L’acide lipoïque est essentiel à la survie chez les mammifères, et ce, dès le stade embryonnaire chez la souris (Yi & Maeda 2005). Il est l’un des plus puissants antioxydants naturels et un déficit total de synthèse induit un stress oxydatif majeur entrainant une augmentation des marqueurs de la peroxydation lipidique et une diminution de la concentration de GSH dans les globules rouges des embryons de souris dont le gène Lias, codant la lipoic acid synthase, a été inactivé. Ce stress oxydatif diminue après supplémentation exogène en acide lipoïque (Yi & Maeda 2005).

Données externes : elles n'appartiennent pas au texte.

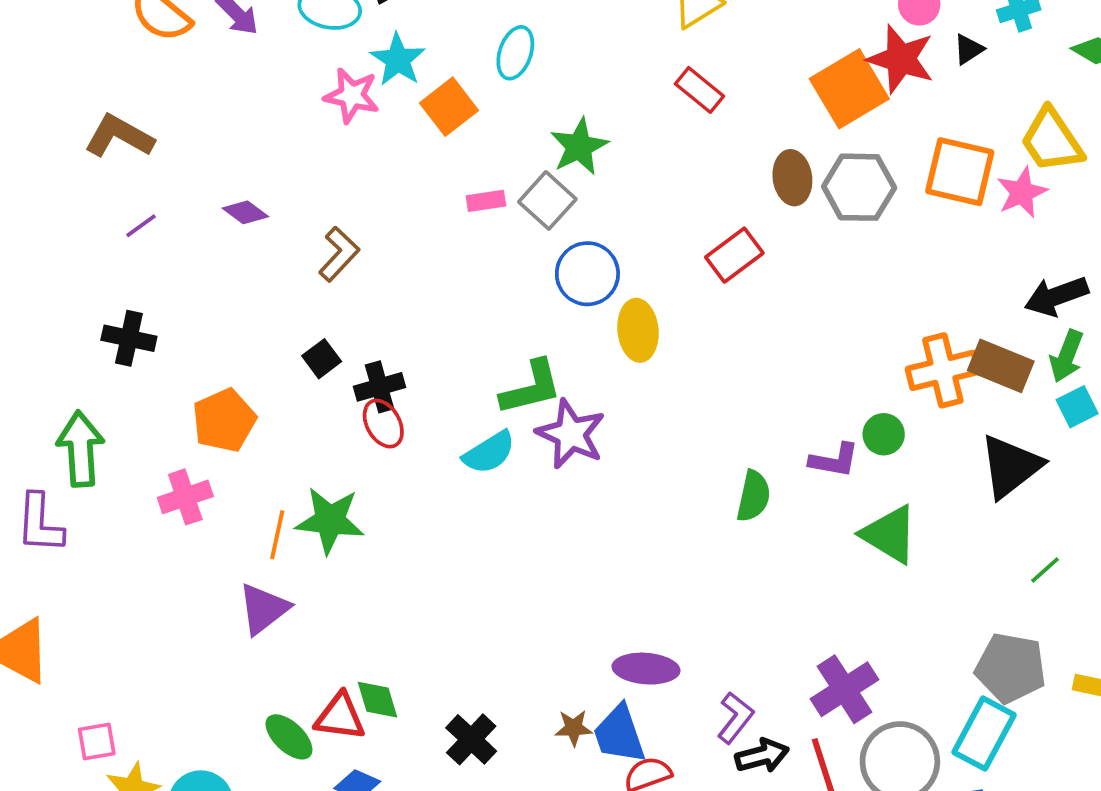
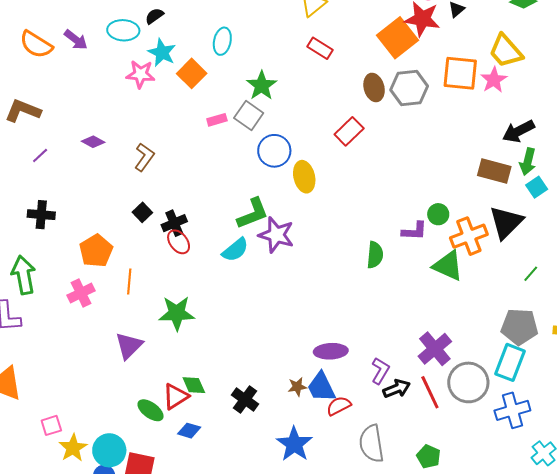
orange cross: (943, 370) -> (469, 236), moved
green star: (330, 520) -> (177, 313), moved
orange line: (277, 535) -> (129, 281), moved
red triangle: (340, 717) -> (176, 396), turned -32

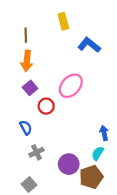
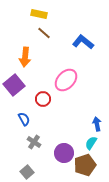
yellow rectangle: (63, 21) -> (39, 14), moved, turned -63
brown line: (26, 35) -> (44, 33), moved, turned -48
purple square: (30, 88) -> (14, 85), moved, size x1.5
gray cross: (36, 152) -> (34, 142), turned -32

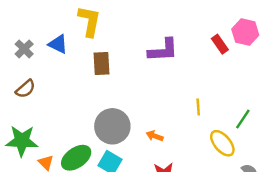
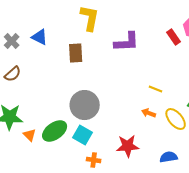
yellow L-shape: (89, 21) -> (90, 18), moved
yellow line: (198, 107) -> (156, 89), turned -64
orange arrow: (155, 136) -> (149, 113), moved

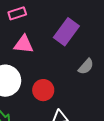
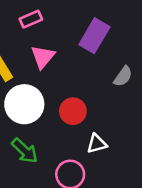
pink triangle: (24, 44) -> (43, 57), turned -50

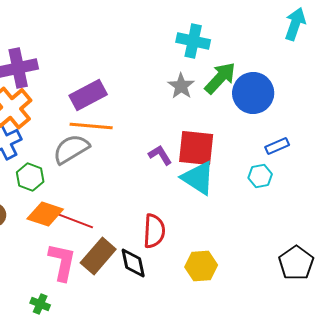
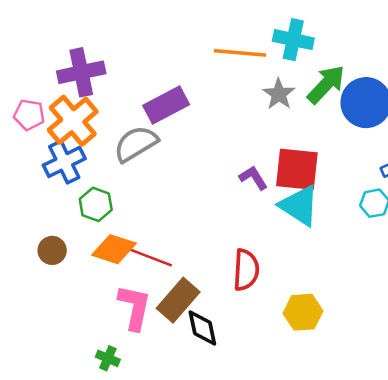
orange line: (91, 126) -> (240, 53), moved
gray semicircle: (71, 149) -> (136, 144), moved
black diamond: (133, 263) -> (202, 328), moved

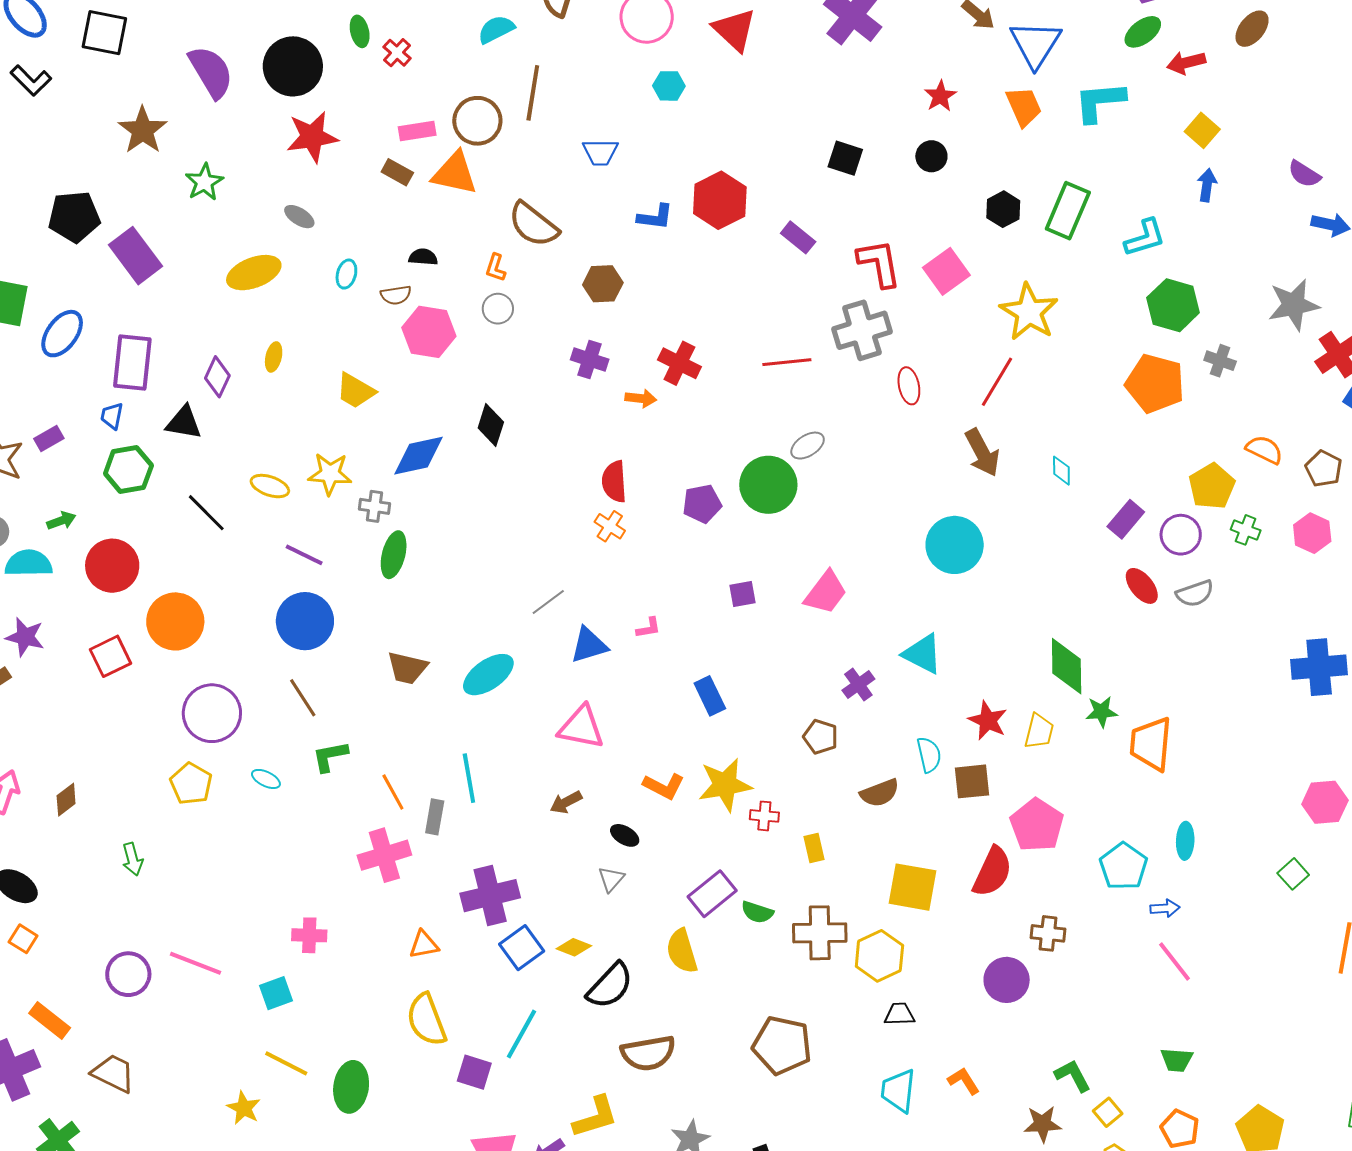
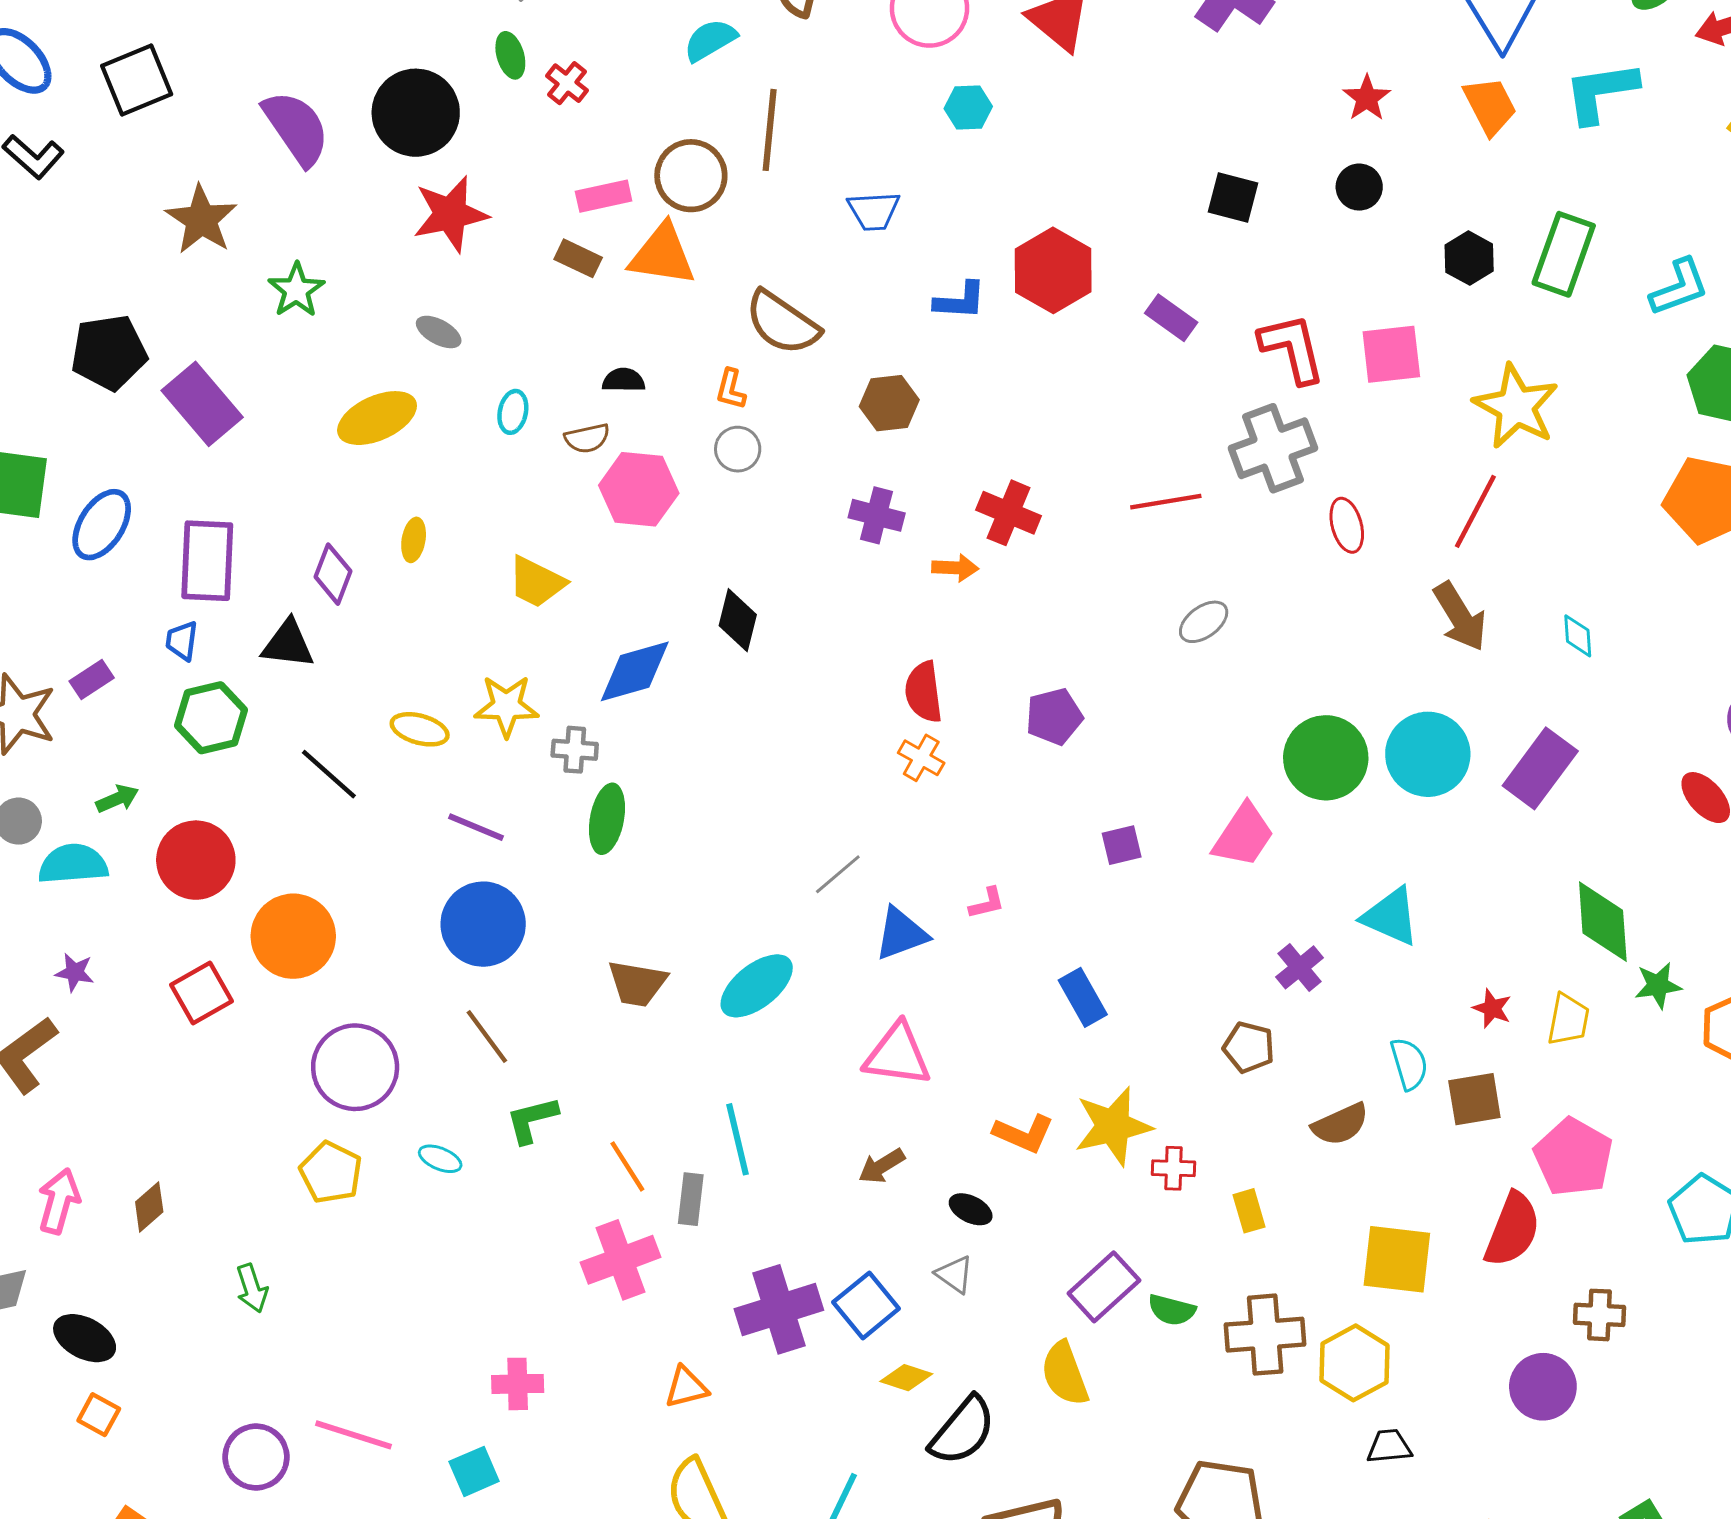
black square: (104, 33) -> (137, 80), turned -30
pink square: (946, 271) -> (1391, 354), turned 33
green circle: (768, 485) -> (1326, 758), moved
purple rectangle: (1126, 519) -> (1540, 768), moved, size x1.4
purple star: (25, 637) -> (75, 972), size x0.7
red star: (988, 720) -> (1492, 1008), size x0.7
gray triangle: (611, 879) -> (955, 1274), turned -32
blue square: (522, 948) -> (866, 1305), moved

En tant que cofacteur des céto-acide déshydrogénases mitochondriales, il est essentiel à l’oxydation de leur substrat, à la stabilisation et à la régulation rédox de ces enzymes (Solmonson & DeBerardinis 2018).

3.1.2 Synthèse de l’acide lipoïque

La synthèse d’acide lipoïque a été étudiée initialement chez E. coli (Cronan et al. 2005). Chez les procaryotes, l’acide lipoïque est synthétisé de novo ou bien recyclé par une voie enzymatique qui utilise le lipoyl-AMP comme substrat (Figure 22).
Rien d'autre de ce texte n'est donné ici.